Luo S L, Dang L Z, Zhang K Q, Liang L M, Li G H
Laboratory for Conservation and Utilization of Bio-resource, and Key Laboratory for Microbial Resources of the Ministry of Education, Yunnan University, Kunming, China.
Lett Appl Microbiol. 2015 Jan;60(1):72-8. doi: 10.1111/lam.12339. Epub 2014 Nov 16.
Bacillus subtilis CCTCC AB 2012913 can transform ginsenoside Rh1 to 3-O-β-D-glucopyranosyl-6-O-β-D-glucopyranosyl-20(S)-protopanaxatriol. Based on its genome sequence, strain B. subtilis 168 contains three UDP-glycosyltransferase genes. Here, we cloned the three UDP-glycosyltransferase genes (ydhE1, yojK1 and yjiC1) from B. subtilis CCTCC AB 2012913 and expressed in Escherichia coli BL21 (DE3) with His-tag. The crude enzyme extracts were assayed, respectively, for their activities to transform ginsenoside Rh1. Extracts containing enzymes YojK1 and YjiC1 could use ginsenoside Rh1 as a substrate to produce 3-O-β-D-glucopyranosyl-6-O-β-D-glucopyranosyl-20(S)-protopanaxatriol, which had an additional glucopyranosyl linked with C-3 over the substrate. Enzyme YjiC1 was purified by affinity chromatography on Ni-NTA His Binding resin. The molecular mass of purified YjiC1 was c. 47 kDa as determined by SDS-PAGE. This is the first report of an in vitro biotransformation of ginsenoside Rh1 to 3-O-β-D-glucopyranosyl-6-O-β-D-glucopyranosyl-20(S)-protopanaxatriol using the recombinant UDP-glycosyltransferase.

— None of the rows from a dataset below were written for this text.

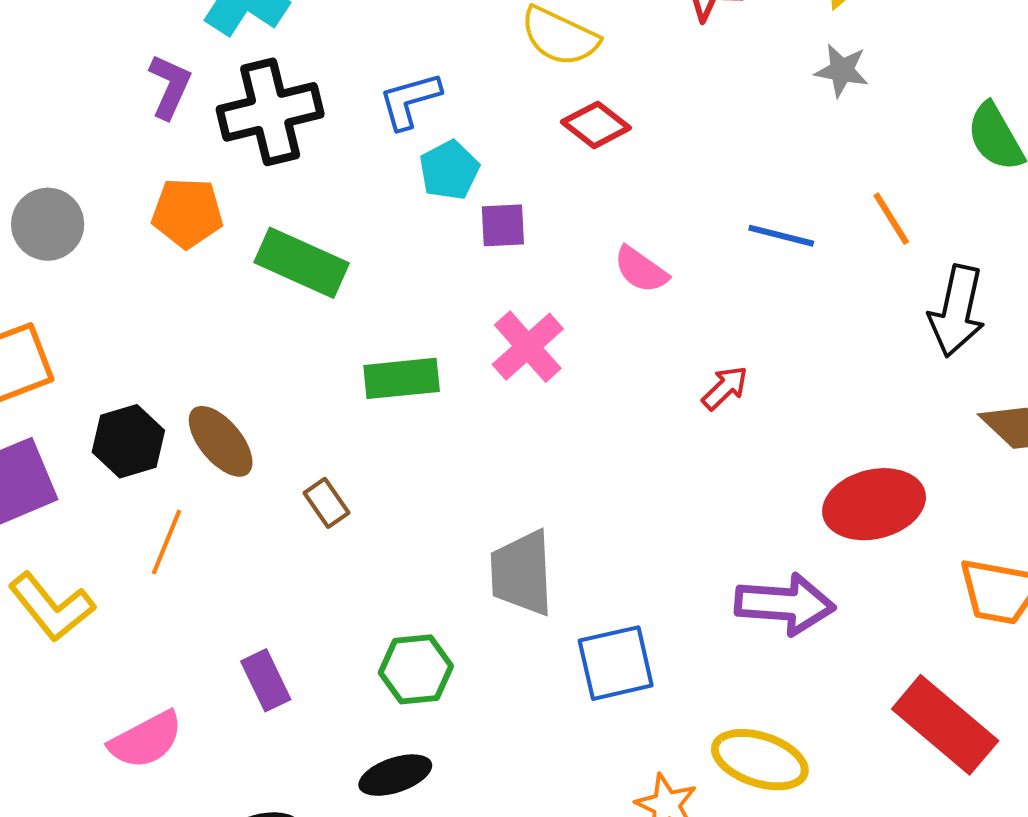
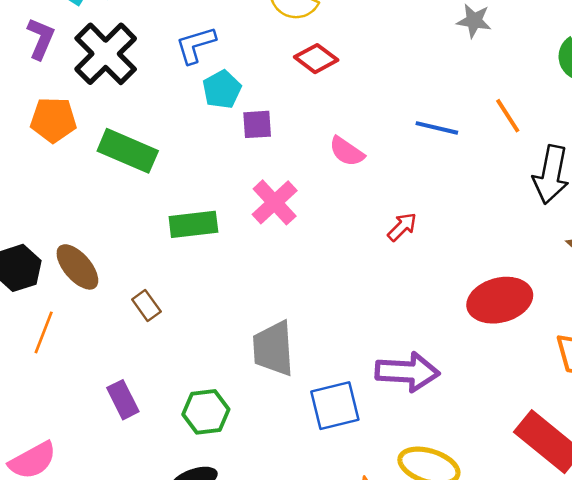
black cross: (270, 112) -> (106, 54), turned -30
purple arrow: (785, 604) -> (407, 372), moved
purple rectangle: (266, 680) -> (123, 400), moved

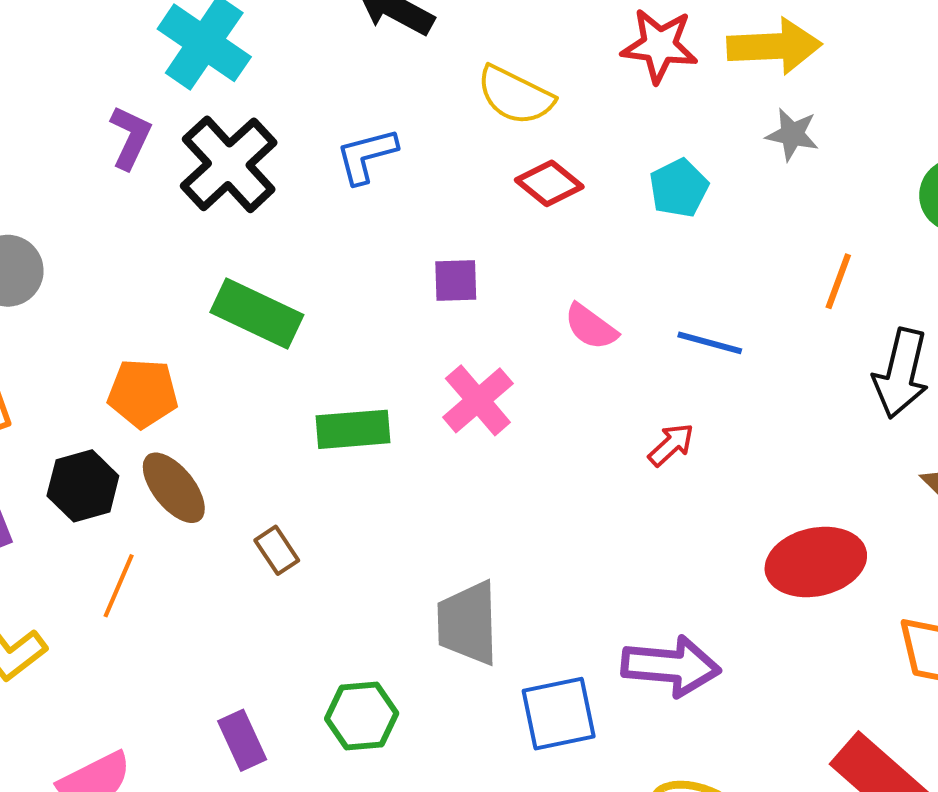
cyan pentagon: (222, 89) -> (679, 188), moved
orange line: (508, 116) -> (838, 281), turned 51
orange pentagon: (53, 120) -> (143, 393), moved
blue line: (437, 128) -> (710, 343), moved
purple rectangle: (123, 400) -> (242, 740), moved

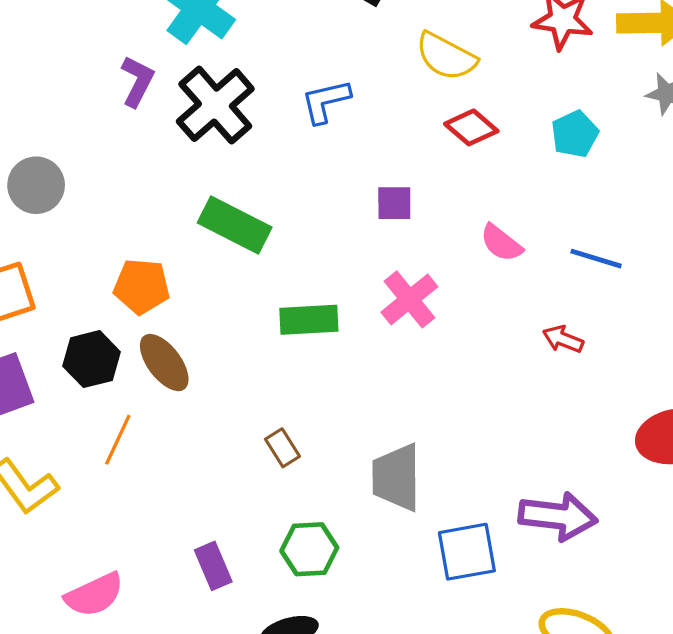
red arrow: (671, 445) -> (563, 339), turned -117
brown rectangle: (277, 550) -> (282, 448), moved

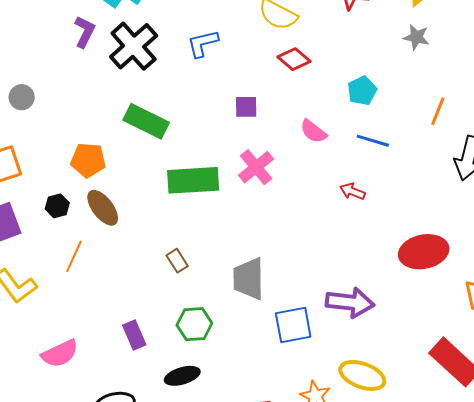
cyan pentagon: (575, 134) -> (362, 91), moved
gray circle: (36, 185) -> (22, 97), size x0.7
green rectangle: (309, 320) -> (193, 180), size x1.4
black hexagon: (92, 359) -> (57, 206), size x0.7

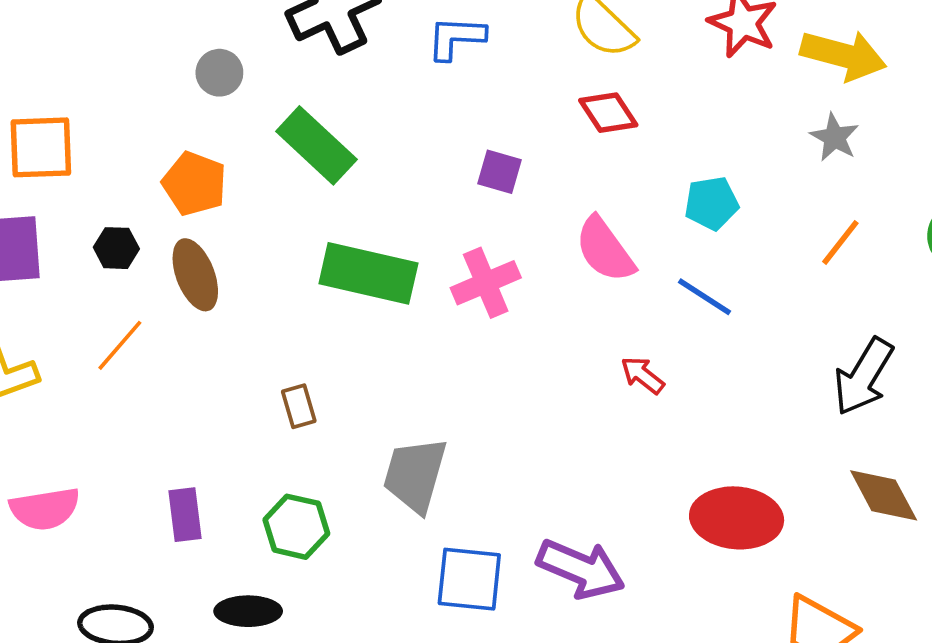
gray circle: (22, 97) -> (219, 73), moved
orange line: (438, 111) -> (840, 242), moved
pink semicircle: (313, 131) -> (605, 250), size x1.4

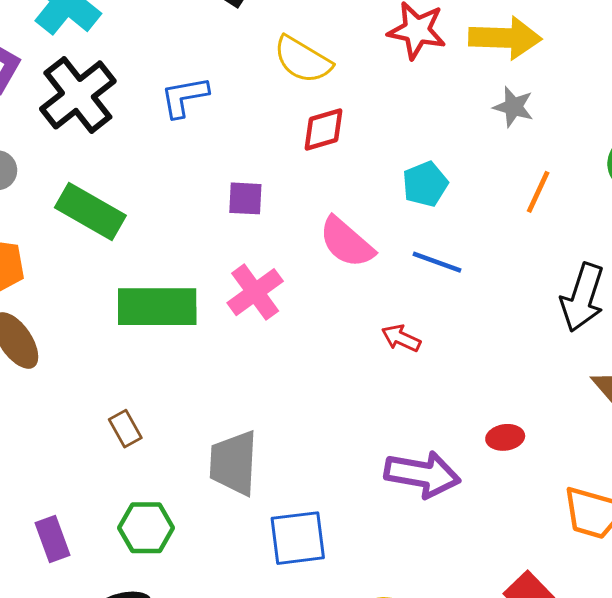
red diamond: (608, 113) -> (323, 129), turned -60
red ellipse: (737, 518) -> (505, 437), size x0.5
purple arrow: (581, 569) -> (422, 474), moved

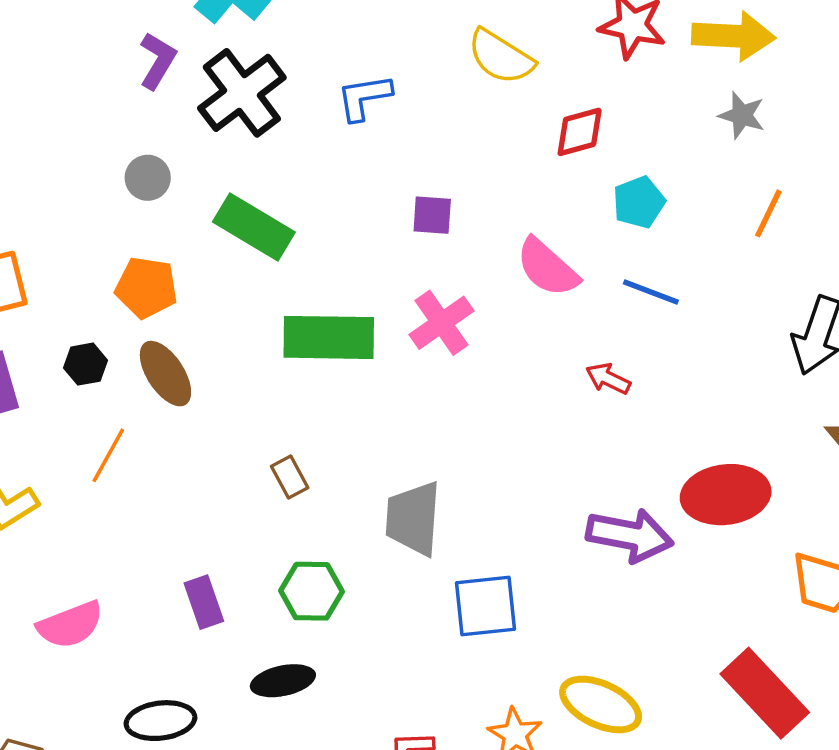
red diamond: (323, 129) -> (580, 132), moved
red ellipse: (505, 437) -> (726, 495), size x2.0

The Chinese traditional medicinal plant Panax is reported to have multiple health benefits. Its main active ingredient is saponin, and different saponins have different activity spectrum. In the study, three UDP-glycosyltransferase genes, ydhE1, yojK1 and yjiC1, were cloned from Bacillus subtilis CCTCC AB2012913 and the three genes were expressed in Escherichia coli BL21 (DE3). The enzyme YjiC1 was purified and converted ginsenoside Rh1 to 3-O-β-D-glucopyranosyl-6-O-β-D-glucopyranosyl-20(S)-protopanaxatriol in vitro. The compound is the first saponin possessing β-glucopyranosyl at both C-3 and C-6 sites. We showed that the in vitro biotransformation was effective, and the reaction condition was easy to control. Our research suggests that a diversity of saponins could be generated through efficient and directed enzymatic biotransformation.
枯草芽孢杆菌CCTCC AB 2012913可将人参皂苷Rh1转化为3 - O - β - D - 吡喃葡萄糖基 - 6 - O - β - D - 吡喃葡萄糖基 - 20(S) - 原人参三醇。基于其基因组序列,枯草芽孢杆菌168菌株包含三个尿苷二磷酸糖基转移酶基因。在此,我们从枯草芽孢杆菌CCTCC AB 2012913中克隆了这三个尿苷二磷酸糖基转移酶基因(ydhE1、yojK1和yjiC1),并在带有His标签的大肠杆菌BL21(DE3)中表达。分别测定粗酶提取物将人参皂苷Rh1转化的活性。含有YojK1和YjiC1酶的提取物可以用人参皂苷Rh1作为底物生成3 - O - β - D - 吡喃葡萄糖基 - 6 - O - β - D - 吡喃葡萄糖基 - 20(S) - 原人参三醇,该产物在底物的C - 3位上额外连接了一个吡喃葡萄糖基。通过在Ni - NTA His结合树脂上进行亲和层析纯化YjiC1酶。经SDS - PAGE测定,纯化后的YjiC1分子量约为47 kDa。这是首次报道使用重组尿苷二磷酸糖基转移酶在体外将人参皂苷Rh1生物转化为3 - O - β - D - 吡喃葡萄糖基 - 环 - 6 - O - β - D - 吡喃葡萄糖基 - 20(S) - 原人参三醇。
据报道,中国传统药用植物人参具有多种健康益处。其主要活性成分是皂苷,不同的皂苷具有不同的活性谱。在本研究中,从枯草芽孢杆菌CCTCC AB2012913中克隆了三个尿苷二磷酸糖基转移酶基因ydhE1、yojK1和yjiC1,并在大肠杆菌BL21(DE3)中表达。纯化了YjiC1酶,并在体外将人参皂苷Rh1转化为3 - O - β - D - 吡喃葡萄糖基 - 6 - O - β - D - 吡喃葡萄糖基 - 20(S) - 原人参三醇。该化合物是首个在C - 3和C - 6位点均具有β - 吡喃葡萄糖基的皂苷。我们证明了体外生物转化是有效的,且反应条件易于控制。我们的研究表明,通过高效且定向的酶促生物转化可以产生多种皂苷。